Your objective:
Note each line in the data below that holds "three", and copy it.

Provided entries:
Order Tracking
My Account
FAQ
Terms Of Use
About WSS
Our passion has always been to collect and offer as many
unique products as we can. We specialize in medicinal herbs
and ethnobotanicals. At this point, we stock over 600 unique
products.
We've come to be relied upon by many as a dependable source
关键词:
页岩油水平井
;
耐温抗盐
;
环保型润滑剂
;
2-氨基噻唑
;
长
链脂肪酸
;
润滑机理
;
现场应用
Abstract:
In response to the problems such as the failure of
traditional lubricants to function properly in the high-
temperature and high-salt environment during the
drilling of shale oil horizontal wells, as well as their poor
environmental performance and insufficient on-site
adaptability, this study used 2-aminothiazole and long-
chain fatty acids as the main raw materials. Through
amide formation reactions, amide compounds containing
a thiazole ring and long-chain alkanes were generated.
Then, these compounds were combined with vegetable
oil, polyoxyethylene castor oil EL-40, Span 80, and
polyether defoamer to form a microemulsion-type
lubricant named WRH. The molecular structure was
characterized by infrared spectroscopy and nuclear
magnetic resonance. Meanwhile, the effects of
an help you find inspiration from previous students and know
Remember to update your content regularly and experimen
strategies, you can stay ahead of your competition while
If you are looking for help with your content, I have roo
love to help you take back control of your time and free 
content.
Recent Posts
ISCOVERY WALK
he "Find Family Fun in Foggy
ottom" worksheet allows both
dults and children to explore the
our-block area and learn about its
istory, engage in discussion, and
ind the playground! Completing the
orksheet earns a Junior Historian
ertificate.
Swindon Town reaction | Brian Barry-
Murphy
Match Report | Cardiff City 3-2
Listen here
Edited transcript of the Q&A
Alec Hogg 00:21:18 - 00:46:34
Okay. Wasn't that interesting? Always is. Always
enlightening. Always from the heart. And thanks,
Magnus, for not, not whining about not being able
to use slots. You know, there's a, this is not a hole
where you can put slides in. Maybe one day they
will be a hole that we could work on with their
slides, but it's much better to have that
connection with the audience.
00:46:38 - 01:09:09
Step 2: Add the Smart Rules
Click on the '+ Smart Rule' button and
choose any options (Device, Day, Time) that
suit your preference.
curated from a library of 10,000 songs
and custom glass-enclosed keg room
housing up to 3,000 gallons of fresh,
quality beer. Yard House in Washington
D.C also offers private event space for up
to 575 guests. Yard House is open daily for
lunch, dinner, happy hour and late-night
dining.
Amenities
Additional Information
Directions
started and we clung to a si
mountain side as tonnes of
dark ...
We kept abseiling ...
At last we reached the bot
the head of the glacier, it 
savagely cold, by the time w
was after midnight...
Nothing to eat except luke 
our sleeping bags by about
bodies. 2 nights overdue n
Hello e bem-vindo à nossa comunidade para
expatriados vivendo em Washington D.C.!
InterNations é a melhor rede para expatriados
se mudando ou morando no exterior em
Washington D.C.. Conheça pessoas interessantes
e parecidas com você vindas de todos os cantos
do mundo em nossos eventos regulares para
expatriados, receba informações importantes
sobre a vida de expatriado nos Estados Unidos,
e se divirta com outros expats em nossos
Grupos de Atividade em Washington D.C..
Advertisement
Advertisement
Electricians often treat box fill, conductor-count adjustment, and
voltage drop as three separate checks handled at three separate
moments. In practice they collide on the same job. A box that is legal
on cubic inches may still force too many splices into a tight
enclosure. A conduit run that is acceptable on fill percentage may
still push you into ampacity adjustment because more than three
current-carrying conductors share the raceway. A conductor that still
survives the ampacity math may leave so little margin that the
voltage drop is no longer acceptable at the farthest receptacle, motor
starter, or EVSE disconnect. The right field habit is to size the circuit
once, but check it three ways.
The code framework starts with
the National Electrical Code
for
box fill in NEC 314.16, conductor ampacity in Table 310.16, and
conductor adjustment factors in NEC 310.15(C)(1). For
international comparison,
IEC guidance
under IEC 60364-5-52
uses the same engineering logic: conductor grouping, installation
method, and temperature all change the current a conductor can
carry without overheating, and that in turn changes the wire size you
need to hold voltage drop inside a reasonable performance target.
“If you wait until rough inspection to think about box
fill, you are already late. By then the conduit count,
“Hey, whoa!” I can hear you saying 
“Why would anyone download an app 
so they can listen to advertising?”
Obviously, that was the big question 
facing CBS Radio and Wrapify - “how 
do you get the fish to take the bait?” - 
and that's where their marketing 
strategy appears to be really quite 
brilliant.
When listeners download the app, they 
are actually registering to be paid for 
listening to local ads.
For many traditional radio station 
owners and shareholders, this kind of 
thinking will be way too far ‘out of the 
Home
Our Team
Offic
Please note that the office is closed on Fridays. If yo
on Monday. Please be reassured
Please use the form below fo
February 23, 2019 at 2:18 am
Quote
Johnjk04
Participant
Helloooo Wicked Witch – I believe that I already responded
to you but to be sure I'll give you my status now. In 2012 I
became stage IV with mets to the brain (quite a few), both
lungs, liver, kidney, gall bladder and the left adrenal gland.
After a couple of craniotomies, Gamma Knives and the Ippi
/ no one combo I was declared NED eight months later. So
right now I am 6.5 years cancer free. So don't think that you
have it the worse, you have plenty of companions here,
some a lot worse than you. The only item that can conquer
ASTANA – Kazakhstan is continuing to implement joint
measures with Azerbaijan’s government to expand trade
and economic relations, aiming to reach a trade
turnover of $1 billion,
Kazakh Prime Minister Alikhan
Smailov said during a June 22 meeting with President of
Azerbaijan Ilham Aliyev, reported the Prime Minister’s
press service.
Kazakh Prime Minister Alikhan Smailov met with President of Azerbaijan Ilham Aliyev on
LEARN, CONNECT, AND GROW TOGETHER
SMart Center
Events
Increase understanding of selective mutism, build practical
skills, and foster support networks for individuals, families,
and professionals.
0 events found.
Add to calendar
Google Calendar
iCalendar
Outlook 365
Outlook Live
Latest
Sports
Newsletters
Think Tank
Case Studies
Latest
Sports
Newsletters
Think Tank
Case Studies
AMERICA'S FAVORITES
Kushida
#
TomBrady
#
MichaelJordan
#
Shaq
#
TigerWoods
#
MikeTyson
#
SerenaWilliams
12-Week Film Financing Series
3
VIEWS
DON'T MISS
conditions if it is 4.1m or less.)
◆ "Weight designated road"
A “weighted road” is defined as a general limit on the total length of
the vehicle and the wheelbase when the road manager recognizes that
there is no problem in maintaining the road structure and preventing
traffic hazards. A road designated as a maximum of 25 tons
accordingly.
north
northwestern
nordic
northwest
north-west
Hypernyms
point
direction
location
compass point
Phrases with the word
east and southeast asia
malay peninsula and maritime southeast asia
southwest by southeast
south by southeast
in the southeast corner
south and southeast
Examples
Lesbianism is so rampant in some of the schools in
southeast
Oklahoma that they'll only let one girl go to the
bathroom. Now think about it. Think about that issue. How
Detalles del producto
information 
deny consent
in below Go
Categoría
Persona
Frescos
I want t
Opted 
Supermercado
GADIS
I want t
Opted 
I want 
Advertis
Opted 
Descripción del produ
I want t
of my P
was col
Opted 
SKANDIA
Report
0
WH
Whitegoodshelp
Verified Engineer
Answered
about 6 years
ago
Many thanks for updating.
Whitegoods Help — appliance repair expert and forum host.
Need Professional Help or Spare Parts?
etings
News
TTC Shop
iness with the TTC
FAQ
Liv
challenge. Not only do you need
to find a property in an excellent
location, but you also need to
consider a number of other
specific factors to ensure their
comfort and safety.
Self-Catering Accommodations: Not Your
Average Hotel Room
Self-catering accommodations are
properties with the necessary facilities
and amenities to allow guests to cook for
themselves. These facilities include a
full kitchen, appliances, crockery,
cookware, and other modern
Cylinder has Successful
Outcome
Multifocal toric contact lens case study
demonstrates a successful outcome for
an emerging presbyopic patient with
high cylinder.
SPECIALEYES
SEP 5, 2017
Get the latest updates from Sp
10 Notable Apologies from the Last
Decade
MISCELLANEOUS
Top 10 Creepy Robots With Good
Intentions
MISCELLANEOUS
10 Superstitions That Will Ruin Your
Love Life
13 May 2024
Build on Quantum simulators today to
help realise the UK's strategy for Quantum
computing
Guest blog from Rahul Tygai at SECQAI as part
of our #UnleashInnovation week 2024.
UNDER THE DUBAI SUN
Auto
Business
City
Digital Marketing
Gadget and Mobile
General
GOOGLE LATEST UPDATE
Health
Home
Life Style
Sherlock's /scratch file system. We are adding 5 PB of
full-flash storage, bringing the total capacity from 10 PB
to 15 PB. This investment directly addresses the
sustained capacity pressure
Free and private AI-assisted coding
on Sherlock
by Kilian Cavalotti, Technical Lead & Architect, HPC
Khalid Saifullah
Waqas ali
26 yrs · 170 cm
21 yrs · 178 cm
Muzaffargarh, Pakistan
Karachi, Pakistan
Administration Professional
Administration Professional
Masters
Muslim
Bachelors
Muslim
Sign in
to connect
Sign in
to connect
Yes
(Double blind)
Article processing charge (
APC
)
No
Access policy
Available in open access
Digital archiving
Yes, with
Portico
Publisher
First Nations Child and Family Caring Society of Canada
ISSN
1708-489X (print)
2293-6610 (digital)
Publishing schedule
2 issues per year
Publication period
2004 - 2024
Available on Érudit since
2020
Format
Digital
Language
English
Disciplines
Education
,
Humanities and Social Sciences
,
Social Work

Task solution:
voltage drop as three separate checks handled at three separate
still push you into ampacity adjustment because more than three
once, but check it three ways.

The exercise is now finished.